You're right that the bigger opportunity on Apple Silicon is large models that don't fit on consumer GPUs. Expanding MetalRT to 7B, 14B, 32B+ is on the roadmap. The architectural advantages(that MetalRT has) should matter even more at that scale where everything becomes memory-bandwidth-bound.

We'll publish benchmarks on larger models as we add support. If you have a specific model/size you'd want to see first, that helps us prioritize.

shubham2802 · 2026-03-10T20:37:20 1773175040

Sorry about that but this is what is being there in github : Apple M3 or later required. MetalRT uses Metal 3.1 GPU features available on M3, M3 Pro, M3 Max, M4, and later chips. M1/M2 support is coming soon. On M1/M2, RCLI automatically falls back to the open-source llama.cpp engine.

shubham2802 · 2026-03-10T20:07:00 1773173220

Just need some few days to have our catalog of models out soon!!

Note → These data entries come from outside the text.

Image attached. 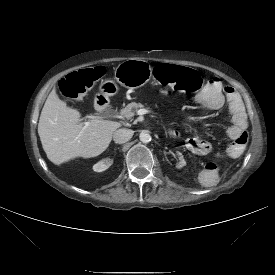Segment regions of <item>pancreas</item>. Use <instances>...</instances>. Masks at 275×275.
I'll return each instance as SVG.
<instances>
[{
	"mask_svg": "<svg viewBox=\"0 0 275 275\" xmlns=\"http://www.w3.org/2000/svg\"><path fill=\"white\" fill-rule=\"evenodd\" d=\"M142 108H144L143 104L131 102L121 110V115L130 119L134 116L136 111Z\"/></svg>",
	"mask_w": 275,
	"mask_h": 275,
	"instance_id": "1",
	"label": "pancreas"
}]
</instances>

shubham2802 · 2026-03-10T20:02:16 1773172936

Please open the issue - if it's not working ? I believe you should be able to install it via : curl -fsSL https://raw.githubusercontent.com/RunanywhereAI/RCLI/main/in... | bash

harvenstar · 2026-03-10T21:47:10 1773179230

Cool project — been looking for something like this. Just opened a PR with a couple of new macOS actions (empty_trash + toggle_do_not_disturb). Happy to contribute more and quick chat if you're open to it.

shubham2802 · 2026-03-11T00:20:30 1773188430

Will look into it. Yes, would love to chat

shubham2802 · 2026-03-10T20:00:46 1773172846

Updating the readme asap - but thanks for the feedback. Also, please checkout few things : https://www.runanywhere.ai/blog/metalrt-speech-fastest-stt-t... https://www.runanywhere.ai/blog/metalrt-fastest-llm-decode-e...

shubham2802 · 2026-03-10T17:40:36 1773164436

Fully local - no data is collected!!